6,200 people at Trump rally in Tulsa. Acts that had bigger crowds at the same venue in 2019:— Al Franken (@alfranken) June 21, 2020
- Sha Na Na
- The Pips (w/o Gladys Knight)
- Loverboy
- John Tesh
- The West Virginia Touring Company of La Traviata
One thing I have learned this weekend is that people are really, really bad at estimating amounts based on pictures.
“We all saw the pictures last night,” [Chris] Wallace explained. “The arena was no more than two-thirds full. And the outdoor rally was cancelled because there was no overflow crowd. What happened?”
Except it wasn't even 2/3rds full. It wasn't even 1/3rd full:
(Update on Sunday at 10 a.m.: Even saying half empty may be an exaggeration. Andrew Little, the Public Information Officer for the Tulsa Fire Department, told Forbes that attendance at the rally was just under 6,200 people. Update at 1:30 p.m.: A Trump campaign official said 12,000 people entered the arena.)
"Even saying half empty may be an exaggeration," because the Slate article headline says the arena was "half-empty."
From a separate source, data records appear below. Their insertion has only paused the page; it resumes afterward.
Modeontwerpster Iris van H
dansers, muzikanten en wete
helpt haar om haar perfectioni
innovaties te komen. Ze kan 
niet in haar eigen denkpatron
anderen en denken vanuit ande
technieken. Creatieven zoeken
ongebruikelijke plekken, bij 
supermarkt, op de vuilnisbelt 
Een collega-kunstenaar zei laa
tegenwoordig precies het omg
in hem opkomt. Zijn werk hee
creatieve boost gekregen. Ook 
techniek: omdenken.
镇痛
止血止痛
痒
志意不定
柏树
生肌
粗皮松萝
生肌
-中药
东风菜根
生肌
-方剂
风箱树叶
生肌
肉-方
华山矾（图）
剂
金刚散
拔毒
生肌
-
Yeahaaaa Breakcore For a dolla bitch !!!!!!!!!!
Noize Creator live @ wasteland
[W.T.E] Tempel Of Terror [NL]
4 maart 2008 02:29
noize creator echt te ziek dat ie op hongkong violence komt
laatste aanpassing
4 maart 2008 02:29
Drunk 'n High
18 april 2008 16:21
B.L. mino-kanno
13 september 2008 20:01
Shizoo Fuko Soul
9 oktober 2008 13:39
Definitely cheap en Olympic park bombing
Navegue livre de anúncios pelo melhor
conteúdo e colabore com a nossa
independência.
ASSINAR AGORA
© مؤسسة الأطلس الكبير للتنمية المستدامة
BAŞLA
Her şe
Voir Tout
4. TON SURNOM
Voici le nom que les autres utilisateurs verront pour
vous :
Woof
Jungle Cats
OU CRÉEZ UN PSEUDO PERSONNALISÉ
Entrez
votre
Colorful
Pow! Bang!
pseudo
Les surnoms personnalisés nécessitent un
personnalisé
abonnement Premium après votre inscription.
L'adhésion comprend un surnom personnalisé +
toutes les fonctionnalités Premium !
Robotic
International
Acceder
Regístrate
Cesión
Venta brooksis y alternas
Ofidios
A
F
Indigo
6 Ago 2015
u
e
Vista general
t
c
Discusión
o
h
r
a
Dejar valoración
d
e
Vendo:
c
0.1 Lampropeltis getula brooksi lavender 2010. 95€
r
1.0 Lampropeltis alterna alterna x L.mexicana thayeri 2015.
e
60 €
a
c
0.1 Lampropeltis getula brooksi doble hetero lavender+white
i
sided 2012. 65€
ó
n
This is why we leave such estimations to the "experts" and even then, we are dubious:
Crowd sizes are perhaps the most meaningless metric and one good outcome from last night would be if the media paid less attention to them going forward, but probably the opposite will happen and they will become an even bigger deal.— Nate Silver (@NateSilver538) June 21, 2020
On the other hand, context is all:
When the many thousands of people who have been taking to the streets over the past theee weeks vastly outnumber the meager attendance of an aggressively publicized and over-hyped presidential rally, that is not meaningless.— Beau Willimon (@BeauWillimon) June 21, 2020
Sometimes size DOES matter. Especially crowd size. Sometimes that shifts the whole balance of the world.